Un an après son rachat du belge Nutriad (CA 2018 : 100 millions de dollars), fabricant d’additifs alimentaires spécialisé notamment dans l’aquaculture, Adisseo cherche ainsi de nouvelles cibles. « Américaines, européennes, asiatiques… l’origine de l’entreprise ciblée n’est pas notre critère prioritaire. Nous cherchons avant tout des acteurs en mesure de compléter notre gamme et de renforcer nos activités existantes. »

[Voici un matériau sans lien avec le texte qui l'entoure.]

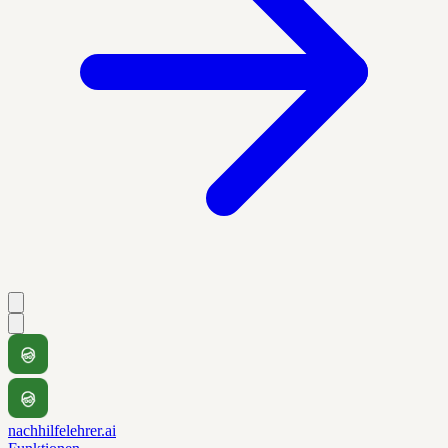
nachhilfelehrer.ai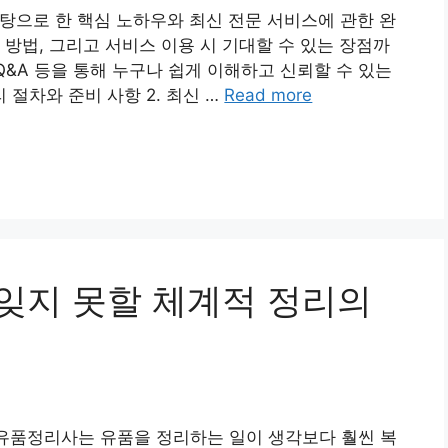
탕으로 한 핵심 노하우와 최신 전문 서비스에 관한 완
 방법, 그리고 서비스 이용 시 기대할 수 있는 장점까
Q&A 등을 통해 누구나 쉽게 이해하고 신뢰할 수 있는
리 절차와 준비 사항 2. 최신 …
Read more
사 잊지 못할 체계적 정리의
유품정리사는 유품을 정리하는 일이 생각보다 훨씬 복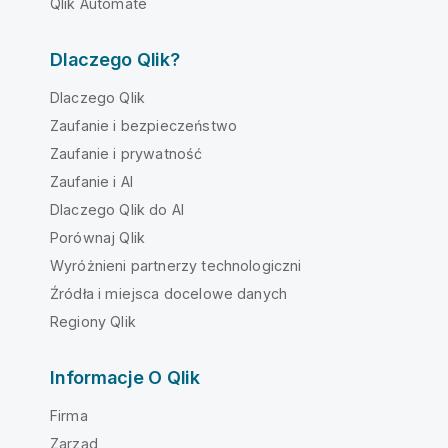
Qlik Automate
Dlaczego Qlik?
Dlaczego Qlik
Zaufanie i bezpieczeństwo
Zaufanie i prywatność
Zaufanie i AI
Dlaczego Qlik do AI
Porównaj Qlik
Wyróżnieni partnerzy technologiczni
Źródła i miejsca docelowe danych
Regiony Qlik
Informacje O Qlik
Firma
Zarząd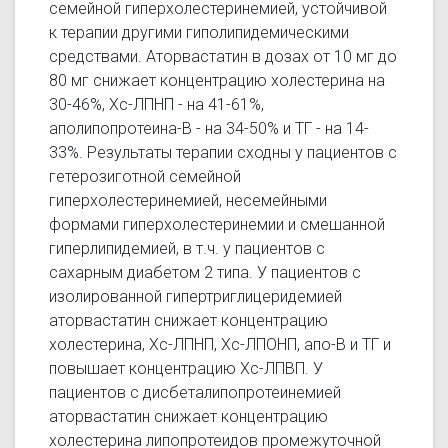
семейной гиперхолестеринемией, устойчивой
к терапии другими гиполипидемическими
средствами. Аторвастатин в дозах от 10 мг до
80 мг снижает концентрацию холестерина на
30-46%, Хс-ЛПНП - на 41-61%,
аполипопротеина-В - на 34-50% и ТГ - на 14-
33%. Результаты терапии сходны у пациентов с
гетерозиготной семейной
гиперхолестеринемией, несемейными
формами гиперхолестеринемии и смешанной
гиперлипидемией, в т.ч. у пациентов с
сахарным диабетом 2 типа. У пациентов с
изолированной гипертриглицеридемией
аторвастатин снижает концентрацию
холестерина, Хс-ЛПНП, Хс-ЛПОНП, апо-В и ТГ и
повышает концентрацию Хс-ЛПВП. У
пациентов с дисбеталипопротеинемией
аторвастатин снижает концентрацию
холестерина липопротеидов промежуточной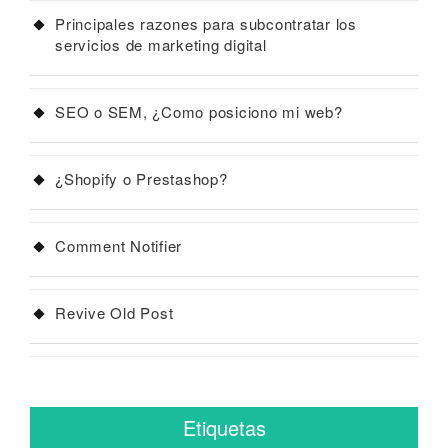
Principales razones para subcontratar los
servicios de marketing digital
SEO o SEM, ¿Como posiciono mi web?
¿Shopify o Prestashop?
Comment Notifier
Revive Old Post
Etiquetas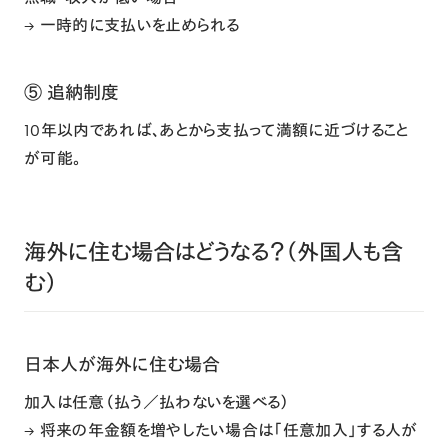
→ 一時的に支払いを止められる
⑤ 追納制度
10年以内であれば、あとから支払って満額に近づけること
が可能。
海外に住む場合はどうなる？（外国人も含
む）
日本人が海外に住む場合
加入は任意（払う／払わないを選べる）
→ 将来の年金額を増やしたい場合は「任意加入」する人が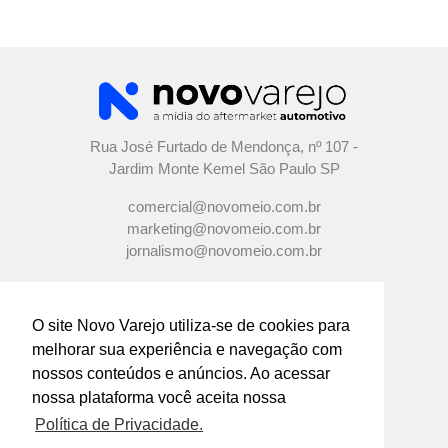
Rua José Furtado de Mendonça, nº 107 -
Jardim Monte Kemel São Paulo SP
comercial@novomeio.com.br
marketing@novomeio.com.br
jornalismo@novomeio.com.br
O site Novo Varejo utiliza-se de cookies para
melhorar sua experiência e navegação com
CONFIRA AS NOSSAS REDES
nossos conteúdos e anúncios. Ao acessar
SOCIAIS
nossa plataforma você aceita nossa
Política de Privacidade.
O principal canal de comunicação de grandes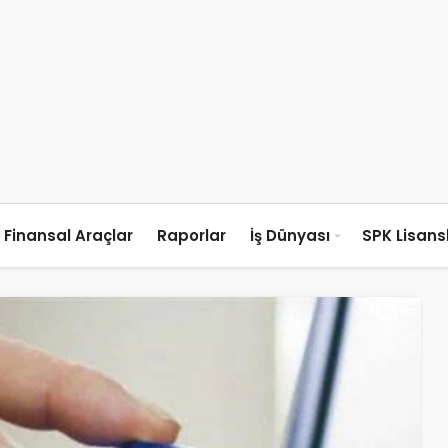
Finansal Araçlar
Raporlar
İş Dünyası
SPK Lisan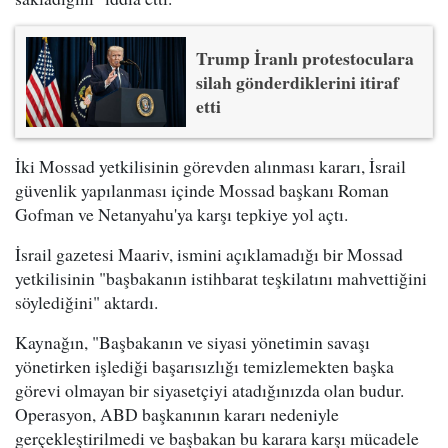
Trump İranlı protestoculara
silah gönderdiklerini itiraf
etti
İki Mossad yetkilisinin görevden alınması kararı, İsrail
güvenlik yapılanması içinde Mossad başkanı Roman
Gofman ve Netanyahu'ya karşı tepkiye yol açtı.
İsrail gazetesi Maariv, ismini açıklamadığı bir Mossad
yetkilisinin "başbakanın istihbarat teşkilatını mahvettiğini
söylediğini" aktardı.
Kaynağın, "Başbakanın ve siyasi yönetimin savaşı
yönetirken işlediği başarısızlığı temizlemekten başka
görevi olmayan bir siyasetçiyi atadığınızda olan budur.
Operasyon, ABD başkanının kararı nedeniyle
gerçekleştirilmedi ve başbakan bu karara karşı mücadele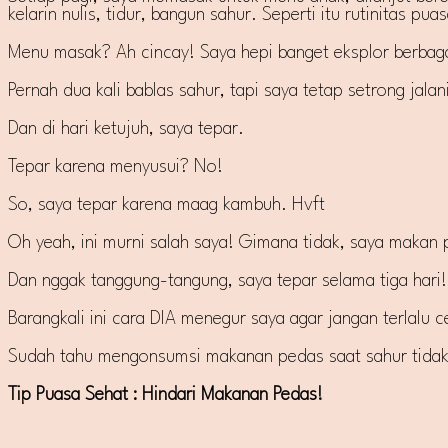
kelarin nulis, tidur, bangun sahur. Seperti itu rutinitas puas
Menu masak? Ah cincay! Saya hepi banget eksplor berbag
Pernah dua kali bablas sahur, tapi saya tetap setrong jal
Dan di hari ketujuh, saya tepar.
Tepar karena menyusui? No!
So, saya tepar karena maag kambuh. Hvft
Oh yeah, ini murni salah saya! Gimana tidak, saya makan
Dan nggak tanggung-tangung, saya tepar selama tiga hari! 
Barangkali ini cara DIA menegur saya agar jangan terlalu
Sudah tahu mengonsumsi makanan pedas saat sahur tidak 
Tip Puasa Sehat : Hindari Makanan Pedas!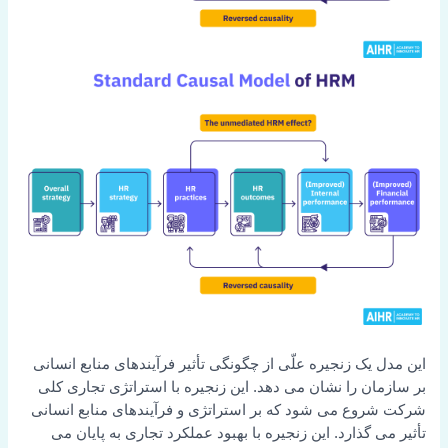
این مدل یک زنجیره علّی از چگونگی تأثیر فرآیندهای منابع انسانی
بر سازمان را نشان می دهد. این زنجیره با استراتژی تجاری کلی
شرکت شروع می شود که بر استراتژی و فرآیندهای منابع انسانی
تأثیر می گذارد. این زنجیره با بهبود عملکرد تجاری به پایان می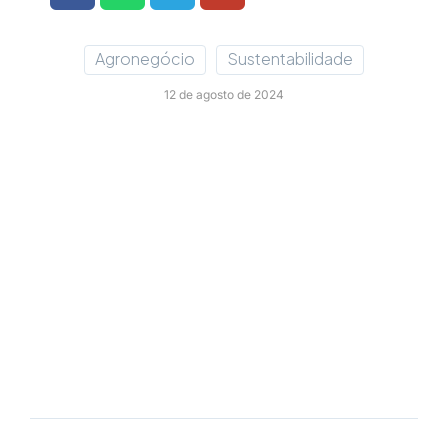
Agronegócio
Sustentabilidade
12 de agosto de 2024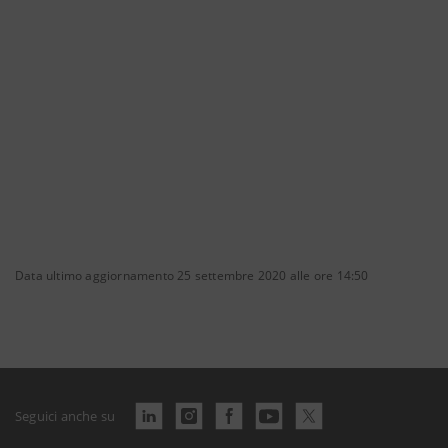
Data ultimo aggiornamento 25 settembre 2020 alle ore 14:50
Seguici anche su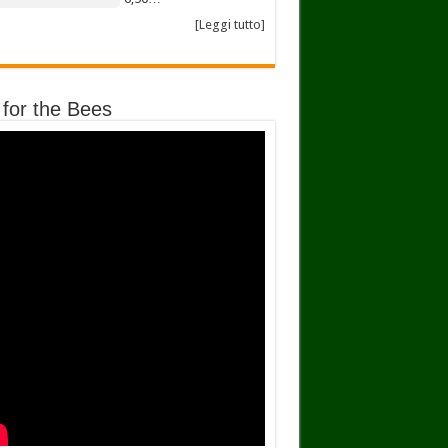
[Leggi tutto]
 for the Bees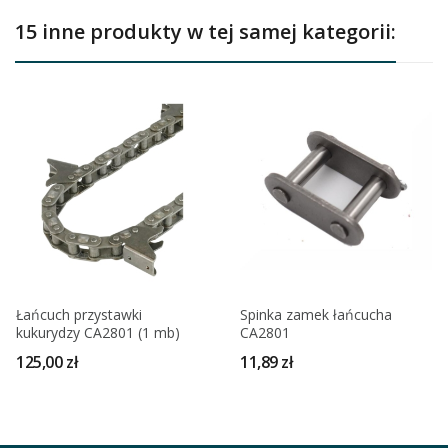
15 inne produkty w tej samej kategorii:
Łańcuch przystawki
Spinka zamek łańcucha
kukurydzy CA2801 (1 mb)
CA2801
125,00 zł
11,89 zł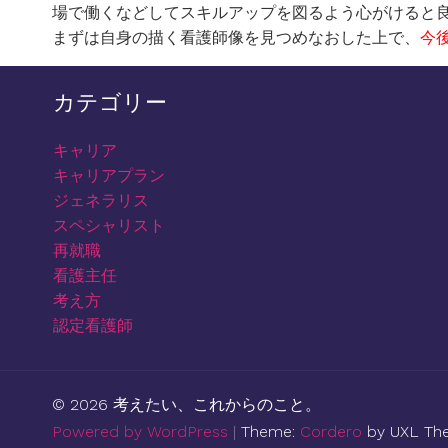
場で働くなどしてスキルアップを図るよう心がけると
まずは自身の描く看護師像を見つめなおした上で、
今
カテゴリー
キャリア
キャリアプラン
ジェネラリス
スペシャリスト
再就職
看護主任
考え方
認定看護師
© 2026 考えたい、これからのこと。
Powered by WordPress
|
Theme:
Cordero
by UXL Th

1,6 milliard d’euros investis depuis 2006

Autre axe fort de développement : l’innovation, alors qu’une équipe de 200 chercheurs, répartis entre Commentry et Roussillon, planche déjà sur les procédés chimiques du futur. « Pour conforter notre position, il est indispensable d’investir massivement dans la recherche », rappelle Jean-Marc Dublanc, pour qui cette présence régionale des équipes R&D du groupe ne doit pas faiblir. Chem China injecte chaque année environ 50 millions d’euros dans l’outil de production d'Adisseo. Depuis 2006, il a investi « 1,6 milliard d’euros, dont près de la moitié est allée dans les unités françaises du groupe », stipule la direction financière.

Une nouvelle station de traitement des eaux est d’ailleurs en construction sur le site de Commentry. Montant de l’opération : 20 millions d’euros. Cette unité, qui sera inaugurée en 2020, est censée répondre aux nouvelles directives européennes mises en place en 2021, qui imposent une réduction de la consommation en oxygène et une réduction du traitement des boues.

1 Une entrée en bourse toutefois minoritaire puisque le groupe Chem China détient toujours 89 % du capital d’Adisseo.